That’s not the only congressional solution facing the Senate — there are several other measures that have been introduced by bipartisan groups of senators and House members aiming to provide legal pathways to citizenship, including:
- The Recognizing America’s Children Act (RAC), which codifies much of the DACA program but provides a pathway to legal status for people who are vetted by the Department of Homeland Security and work, enroll in higher education or serve in the military. It also allows the government to kick people out of legal status if they leave school or are unemployed. After 10 years of legal status, participants could apply for citizenship.
- The SUCCEED Act, sponsored by Oklahoma Sen. James Lankford and North Carolina Sen. Thom Tillis, which contains many similar provisions to the RAC proposal but also prohibits recipients from sponsoring family members to the U.S.
- The American Hope Act is a House bill introduced by Democrats with less restrictive requirements than the DREAM Act. Eligible participants can apply for conditional permanent residency, then lawful permanent residency and after five years, U.S. citizenship (13 years under the DREAM Act). It also has a broader pathway to citizenship without the DREAM Act’s requirement of military service or continuing education. It’s sponsored by Illinois Democratic Rep. Luis Gutierrez and has 152 co-sponsors — all Democrats — including Nevada Reps. Dina Titus, Ruben Kihuen and Rosen.
- The BRIDGE Act, (Bar Removal of Individuals who Dream and Grow our Economy), which essentially codifies the DACA program into law for three years and allows Congress more time to come up with long-term immigration reform. The Senate version has a bipartisan group of nine co-sponsors, including Heller.
Rep. Jacky Rosen has accused her likely 2018 opponent, Republican Sen. Dean Heller, of “hiding and sitting on the sidelines” on the DREAM Act, which she equates to opposing the bill.

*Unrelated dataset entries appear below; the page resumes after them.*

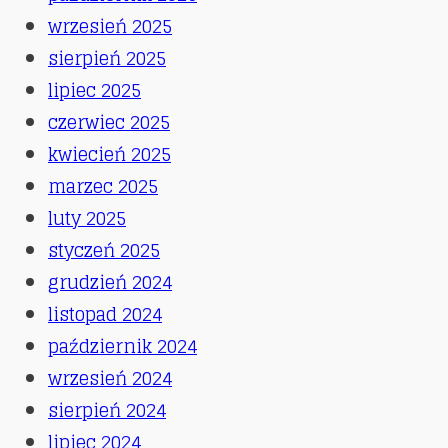
wrzesień 2025
sierpień 2025
lipiec 2025
czerwiec 2025
kwiecień 2025
marzec 2025
luty 2025
styczeń 2025
grudzień 2024
listopad 2024
październik 2024
wrzesień 2024
sierpień 2024
lipiec 2024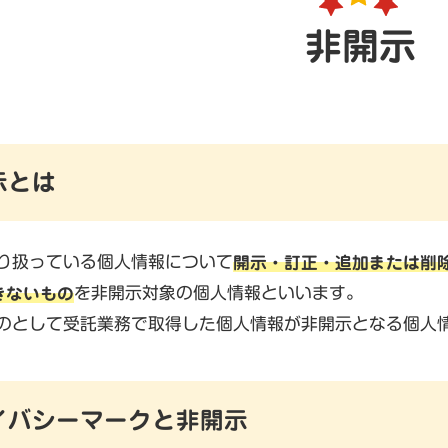
非開示
示とは
り扱っている個人情報について
開示・訂正・追加または削
きないもの
を非開示対象の個人情報といいます。
のとして受託業務で取得した個人情報が非開示となる個人
イバシーマークと非開示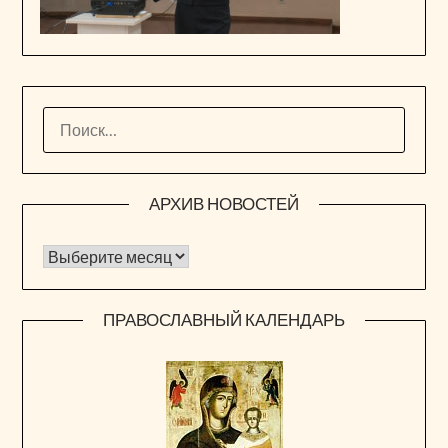
НАЙТИ:
АРХИВ НОВОСТЕЙ
Архив новостей
ПРАВОСЛАВНЫЙ КАЛЕНДАРЬ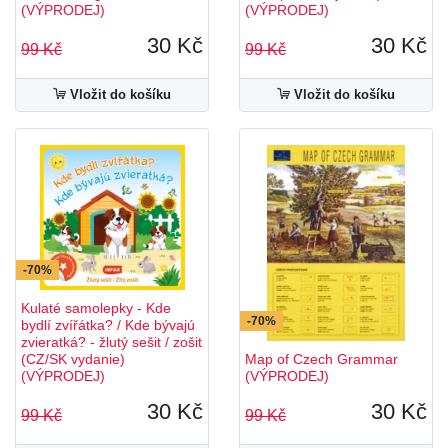
(VÝPRODEJ)
(VÝPRODEJ)
30 Kč
30 Kč
99 Kč
99 Kč
Vložit do košíku
Vložit do košíku
-70%
Kulaté samolepky - Kde
-70%
bydlí zvířátka? / Kde bývajú
zvieratká? - žlutý sešit / zošit
(CZ/SK vydanie)
Map of Czech Grammar
(VÝPRODEJ)
(VÝPRODEJ)
30 Kč
30 Kč
99 Kč
99 Kč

After reviewing Heller’s past statements and voting record, it’s difficult to exactly pin down whether the Republican senator would support the DREAM Act if it came up for a vote in 2017. Although he voted against the measure during his time in the House and publicly touted his opposition a decade ago, Heller has since moderated his position on immigration in the succeeding years and supported concepts — such as an earned pathway to citizenship — in the bill itself. He’s also expressed support for DACA and co-sponsored a bill that would codify that program into law for three years.
But Heller hasn’t directly commented on whether or not he would support the DREAM Act since an interview in 2012, and his campaign declined to answer questions about how he would vote on the legislation. Silence does not equal opposition, and Heller’s only public statement in the weeks since the DACA announcement was a statement saying he supported the program and was co-sponsoring a different bill than the DREAM Act.
If the bill comes up for a vote, or if Heller reveals his position on the bill, we’ll be willing to revisit this rating. But for now, we rate it Hardly Abe.